Go through the data underneath and report how many lines hold the string "Results", giving only the number.

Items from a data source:
------

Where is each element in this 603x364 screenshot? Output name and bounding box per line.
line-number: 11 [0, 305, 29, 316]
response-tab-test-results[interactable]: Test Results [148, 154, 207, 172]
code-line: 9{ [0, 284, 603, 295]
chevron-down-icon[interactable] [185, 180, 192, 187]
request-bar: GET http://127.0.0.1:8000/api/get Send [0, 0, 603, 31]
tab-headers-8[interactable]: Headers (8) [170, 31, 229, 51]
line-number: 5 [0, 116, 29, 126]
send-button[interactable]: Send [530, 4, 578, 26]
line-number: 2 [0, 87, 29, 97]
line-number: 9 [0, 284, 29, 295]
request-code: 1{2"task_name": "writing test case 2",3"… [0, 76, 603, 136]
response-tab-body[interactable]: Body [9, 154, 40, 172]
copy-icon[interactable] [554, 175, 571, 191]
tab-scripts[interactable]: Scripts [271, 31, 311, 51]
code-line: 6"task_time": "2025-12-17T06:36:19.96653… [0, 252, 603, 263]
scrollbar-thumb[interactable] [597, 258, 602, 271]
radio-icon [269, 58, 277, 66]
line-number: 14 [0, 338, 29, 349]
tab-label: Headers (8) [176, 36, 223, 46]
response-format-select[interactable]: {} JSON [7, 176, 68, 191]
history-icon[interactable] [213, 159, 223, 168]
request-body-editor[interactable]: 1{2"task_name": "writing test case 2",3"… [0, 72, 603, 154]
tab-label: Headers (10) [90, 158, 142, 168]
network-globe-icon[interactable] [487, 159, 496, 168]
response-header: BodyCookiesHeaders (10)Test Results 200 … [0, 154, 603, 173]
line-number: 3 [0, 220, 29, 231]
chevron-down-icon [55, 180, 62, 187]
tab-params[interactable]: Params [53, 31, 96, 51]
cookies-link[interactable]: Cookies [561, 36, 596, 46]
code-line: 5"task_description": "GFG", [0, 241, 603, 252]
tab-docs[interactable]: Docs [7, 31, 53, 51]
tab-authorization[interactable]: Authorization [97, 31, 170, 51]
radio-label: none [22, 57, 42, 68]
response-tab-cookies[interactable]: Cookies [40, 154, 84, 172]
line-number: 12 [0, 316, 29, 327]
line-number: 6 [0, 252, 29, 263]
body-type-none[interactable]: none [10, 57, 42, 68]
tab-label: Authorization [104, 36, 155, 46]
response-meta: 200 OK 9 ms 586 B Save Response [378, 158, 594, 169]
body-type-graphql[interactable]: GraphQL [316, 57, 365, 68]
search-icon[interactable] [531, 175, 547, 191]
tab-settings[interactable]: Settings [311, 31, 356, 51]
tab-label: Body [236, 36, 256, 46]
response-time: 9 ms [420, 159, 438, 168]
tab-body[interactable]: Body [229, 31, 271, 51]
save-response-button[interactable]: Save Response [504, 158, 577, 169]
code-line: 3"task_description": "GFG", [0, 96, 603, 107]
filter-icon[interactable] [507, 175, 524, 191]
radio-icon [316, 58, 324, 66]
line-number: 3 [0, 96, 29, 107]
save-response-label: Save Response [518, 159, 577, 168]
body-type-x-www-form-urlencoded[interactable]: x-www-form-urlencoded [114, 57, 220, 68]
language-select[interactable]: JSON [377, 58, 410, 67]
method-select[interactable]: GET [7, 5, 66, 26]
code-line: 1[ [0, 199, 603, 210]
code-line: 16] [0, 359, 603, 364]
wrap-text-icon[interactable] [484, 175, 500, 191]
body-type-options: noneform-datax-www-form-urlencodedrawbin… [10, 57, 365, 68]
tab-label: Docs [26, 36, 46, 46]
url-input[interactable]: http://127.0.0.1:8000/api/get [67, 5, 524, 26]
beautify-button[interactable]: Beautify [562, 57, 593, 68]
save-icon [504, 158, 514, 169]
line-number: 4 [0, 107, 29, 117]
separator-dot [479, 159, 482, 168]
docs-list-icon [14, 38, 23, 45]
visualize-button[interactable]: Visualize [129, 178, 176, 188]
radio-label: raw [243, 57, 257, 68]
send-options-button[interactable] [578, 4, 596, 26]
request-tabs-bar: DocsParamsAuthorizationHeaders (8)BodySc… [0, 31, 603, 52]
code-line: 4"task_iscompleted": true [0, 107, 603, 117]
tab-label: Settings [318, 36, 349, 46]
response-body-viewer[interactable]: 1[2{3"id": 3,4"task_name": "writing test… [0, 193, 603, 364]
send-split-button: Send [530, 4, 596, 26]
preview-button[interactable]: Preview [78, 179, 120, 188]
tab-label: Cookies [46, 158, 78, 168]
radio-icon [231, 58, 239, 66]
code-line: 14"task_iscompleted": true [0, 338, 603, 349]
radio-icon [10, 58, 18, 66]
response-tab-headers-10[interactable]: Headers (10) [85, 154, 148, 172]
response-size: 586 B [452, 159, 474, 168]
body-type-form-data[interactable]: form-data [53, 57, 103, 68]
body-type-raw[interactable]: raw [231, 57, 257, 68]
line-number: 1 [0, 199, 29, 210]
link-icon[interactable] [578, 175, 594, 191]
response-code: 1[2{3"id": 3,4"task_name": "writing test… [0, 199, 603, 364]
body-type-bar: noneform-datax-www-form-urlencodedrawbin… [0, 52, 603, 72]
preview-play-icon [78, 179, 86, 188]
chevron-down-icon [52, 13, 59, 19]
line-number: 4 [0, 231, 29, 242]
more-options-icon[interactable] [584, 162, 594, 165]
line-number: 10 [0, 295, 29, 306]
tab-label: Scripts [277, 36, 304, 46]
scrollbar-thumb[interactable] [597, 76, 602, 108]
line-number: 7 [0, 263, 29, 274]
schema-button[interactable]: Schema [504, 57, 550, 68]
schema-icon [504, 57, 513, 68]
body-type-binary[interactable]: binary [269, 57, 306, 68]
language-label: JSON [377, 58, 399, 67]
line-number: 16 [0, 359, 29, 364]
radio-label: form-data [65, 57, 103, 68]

------

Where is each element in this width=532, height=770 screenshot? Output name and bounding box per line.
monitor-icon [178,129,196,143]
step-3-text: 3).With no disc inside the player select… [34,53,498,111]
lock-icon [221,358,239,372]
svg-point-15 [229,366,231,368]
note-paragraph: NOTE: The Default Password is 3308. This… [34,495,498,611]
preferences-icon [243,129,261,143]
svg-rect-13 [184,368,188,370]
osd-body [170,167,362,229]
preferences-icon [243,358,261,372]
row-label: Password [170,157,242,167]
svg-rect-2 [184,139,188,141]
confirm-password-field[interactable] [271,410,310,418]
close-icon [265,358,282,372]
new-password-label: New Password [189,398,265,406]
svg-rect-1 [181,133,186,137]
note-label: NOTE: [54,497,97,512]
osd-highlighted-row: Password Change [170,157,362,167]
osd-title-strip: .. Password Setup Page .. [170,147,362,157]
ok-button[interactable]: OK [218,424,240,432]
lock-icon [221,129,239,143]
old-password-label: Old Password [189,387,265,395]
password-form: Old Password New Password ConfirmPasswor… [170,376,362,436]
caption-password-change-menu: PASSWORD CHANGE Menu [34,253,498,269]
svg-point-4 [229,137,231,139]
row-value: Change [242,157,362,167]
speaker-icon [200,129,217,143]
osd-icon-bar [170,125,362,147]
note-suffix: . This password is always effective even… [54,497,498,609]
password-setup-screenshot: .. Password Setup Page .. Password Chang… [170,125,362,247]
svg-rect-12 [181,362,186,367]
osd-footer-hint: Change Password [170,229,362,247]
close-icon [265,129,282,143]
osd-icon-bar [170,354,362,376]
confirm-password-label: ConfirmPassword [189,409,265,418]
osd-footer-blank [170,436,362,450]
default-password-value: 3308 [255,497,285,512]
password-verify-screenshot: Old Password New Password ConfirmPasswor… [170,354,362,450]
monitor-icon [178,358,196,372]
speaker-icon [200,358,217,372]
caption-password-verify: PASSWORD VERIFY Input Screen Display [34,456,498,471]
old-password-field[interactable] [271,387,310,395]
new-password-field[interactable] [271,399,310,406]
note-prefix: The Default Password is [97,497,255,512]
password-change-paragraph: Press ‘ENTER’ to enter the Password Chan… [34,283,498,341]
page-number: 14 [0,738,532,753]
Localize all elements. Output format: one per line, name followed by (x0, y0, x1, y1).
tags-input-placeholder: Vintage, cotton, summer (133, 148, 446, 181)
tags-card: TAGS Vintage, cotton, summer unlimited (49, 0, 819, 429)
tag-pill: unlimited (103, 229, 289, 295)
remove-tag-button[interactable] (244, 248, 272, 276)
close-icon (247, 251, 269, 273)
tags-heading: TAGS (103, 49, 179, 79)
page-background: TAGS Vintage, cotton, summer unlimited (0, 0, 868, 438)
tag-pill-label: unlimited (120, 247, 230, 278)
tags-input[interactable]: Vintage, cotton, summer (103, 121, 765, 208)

------

SOLUTION FOR THIS TASK: 2